Wow, MLB! You really have your fingers on the pulse of what bothers fans most. Damn, how we have always hated those intentional walks. They are so interminably frustrating to sit and watch. The automatic intentional walk is a brilliant idea – right up there with national holidays on Mondays and the Common Core Curriculum.

I have attended games where there have been errors on an intentional walk. I have seen the catcher miss the ball or the pitcher throw the ball away. While this technically could slow down the game, it also can be a game changer with runners on base – especially third base. As the video below clearly illustrates, the intentional walk can be a game changer.

Alas, Commissioner Rob Manfred just doesn’t get it because he is more interested in changing the game. Coupled with this intentional walk rule he also announced a higher strike zone. As it stands now the strike zone is so variable depending on the umpire behind the plate; this rule offers no clarity and could even upset players and fans more than the automatic intentional walk.

Manfred is like the Little Dutch boy and the speed of the game is like the leaking dyke.
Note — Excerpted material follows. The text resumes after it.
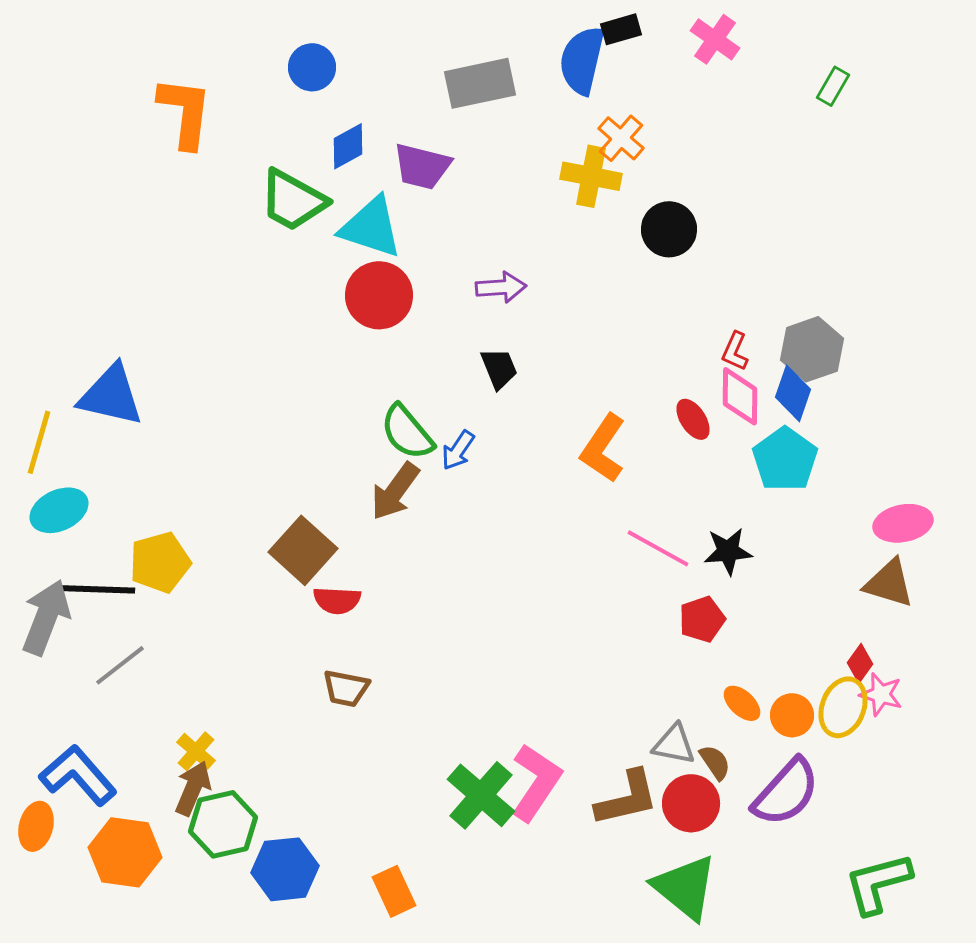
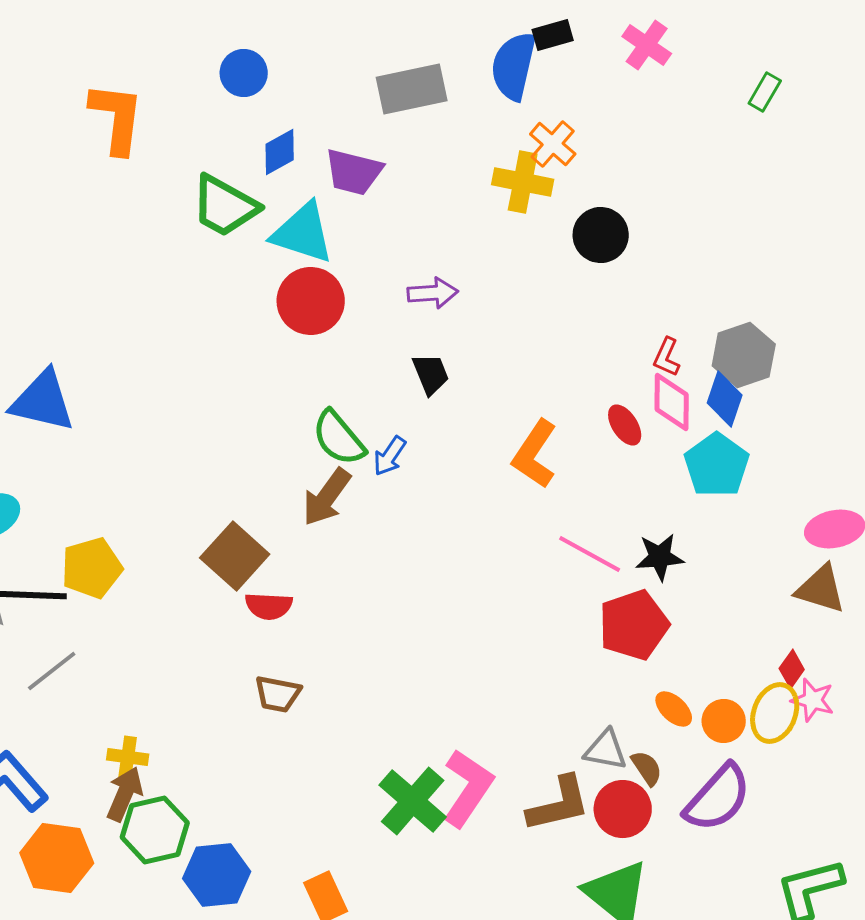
red pentagon: (702, 619) -> (634, 625), size x1.5
yellow cross: (196, 751) -> (128, 757), turned -33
Now he is sitting there grinning with one finger in the hole thinking he’s got this thing, while new holes are popping out all over the place.
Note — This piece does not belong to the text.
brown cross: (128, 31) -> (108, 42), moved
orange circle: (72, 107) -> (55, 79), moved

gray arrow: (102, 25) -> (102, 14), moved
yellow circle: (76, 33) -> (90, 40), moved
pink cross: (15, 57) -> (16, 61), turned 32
Baseball is the only major sport with no time clock. Basketball, football, soccer, and hockey all have quarters or periods with specific times. Baseball has innings and they end after three outs. That is the beauty of the game as well as its inherent flaw – an inning can last as long as 60 seconds or 60 minutes depending on what is happening between the lines. That makes the game interesting but at times frustrating, yet that is the game we love.

My greatest fear is that automatic intentional walks can lead to something else unnatural in the game. Automatic anything hints of automated, and this could range from something like an automatic or electronic strike zone to making all the umpires infallible robots who will make all calls reliably and without any room for second guessing. How does a manager come running out of the dugout to argue with a robot, much less kick dirt on shoes it doesn’t have?

A final thought on these automatic intentional walks – what about pitch counts? In these days of counting each pitch and limiting pitchers to roughly 100 pitches per game, doesn’t this seem like they are trying to save a few pitches here? I am not sure if this was a factor in the decision, but it still is something to consider.

All the sound and fury about this new policy will do nothing to get MLB to change it. It seems like an automatic intentional walk is now here to stay, but it is no game changer but more a case of changing the game yet again for the sake of saving a few seconds that signify nothing. Way to go, MLB.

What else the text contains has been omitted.